Entre Calçadas e Pés Curitibanos




Simone Leal 
 


 Há quem cultive o hábito de contar mentalmente os quadradinhos das calçadas onde pisa, algo do tipo: pé esquerdo no quadrado preto, pé direito no quadrado branco, e assim por diante até chegar ao seu destino ou se entreter  com outro assunto mais relevante. No Centro de Curitiba, não há quadradinhos fervorosos por serem pisados e contados, o que é uma pena para os mais tímidos, pois assim poder-se-ia andar ao acaso, sem o perigo ou necessidade de fazer contato visual com um curitibano simpático ou um mais provável não-curitibano.

           Porém, no lugar dos famigerados quadradinhos, as calçadas curitibanas ostentam pinhas em suas superfícies, estas nascem das araucárias e quando maduras dão pinhão, um fruto típico do inverno sulista que se caracteriza pelo seu gosto difícil de descrever e fiapos de casca que costuma deixar na boca.
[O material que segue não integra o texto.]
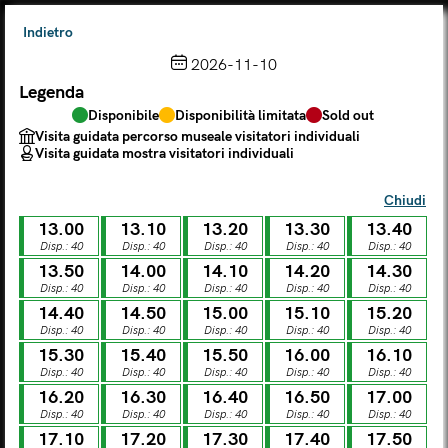
Indietro
2026-11-10
Legenda
Scegli dal calendario
Disponibile
Disponibilità limitata
Sold out
Il biglietto consente l'accesso a Palazzo Te, al Museo MACA e
Visita guidata percorso museale visitatori individuali
al Tempio Leon Battista Alberti
Visita guidata mostra visitatori individuali
(
.
https://maca.museimantova.it/)
2026
Chiudi
AGOSTO
13.00
13.10
13.20
13.30
13.40
Legenda
Disp.: 40
Disp.: 40
Disp.: 40
Disp.: 40
Disp.: 40
13.50
14.00
14.10
14.20
14.30
Disponibile
Disponibilità limitata
Sold out
Disp.: 40
Disp.: 40
Disp.: 40
Disp.: 40
Disp.: 40
Visita guidata percorso museale visitatori individuali
Visita guidata mostra visitatori individuali
14.40
14.50
15.00
15.10
15.20
Disp.: 40
Disp.: 40
Disp.: 40
Disp.: 40
Disp.: 40
L
M
M
G
V
S
D
15.30
15.40
15.50
16.00
16.10
Disp.: 40
Disp.: 40
Disp.: 40
Disp.: 40
Disp.: 40
16.20
16.30
16.40
16.50
17.00
LUN
MAR
MER
GIO
VEN
SAB
DOM
Disp.: 40
Disp.: 40
Disp.: 40
Disp.: 40
Disp.: 40
01
02
27
28
29
30
31
17.10
17.20
17.30
17.40
17.50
            O engraçado é que a maioria dos curitibanos confunde os‘’desenhinhos’’ das calçadas com flores. Bom, talvez se pareçam com flores ou não se conheça da onde vem o pinhão. Aliás, eis aqui um bom enigma a ser adotado pelos mais curitibanos. Que tal andar, em silêncio, olhando para o chão, tentando decifrar se as estampas são verdadeiramente flores ou pinhas? Só não vale questionar o transeunte ao lado se são mesmo flores ou pinhas, deve-se manter a etiqueta curitibana – ‘’Ninguém deve ser perturbado por vozes, olhares ou toques. Nem mesmo se a pessoa assim quiser’’. Assim disse um curitibano que usava ceroulas por baixo de outras duas calças e se escondia entre dezenas de blusas, em um inverno tenebroso, e então, assim ficou estabelecido.
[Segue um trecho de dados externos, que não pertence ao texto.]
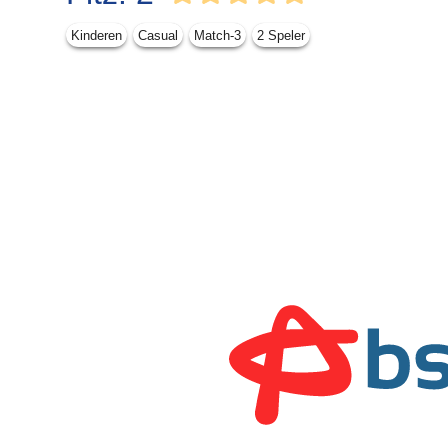
Kinderen
Casual
Match-3
2 Speler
            As calçadas curitibanas estão acostumadas com pés que pisam firmes, outros mais leves, que trocam passos cruzados ou que seguem sempre retos. E como não se lembrar daqueles pés que repousam escondidos embaixo das marquises a procura de um caminho? Ah, os pés curitibanos!  Como são tímidos. Seriam tímidos mesmo ou só indecisos e precavidos? Afinal de contas, nunca se tem certeza de como desfilar pelas passarelas das flores ou pinhas. Quem sabe tênis, sandálias, botas, sapatilhas. Na dúvida, aconselha-se um calçado para cada estação do dia.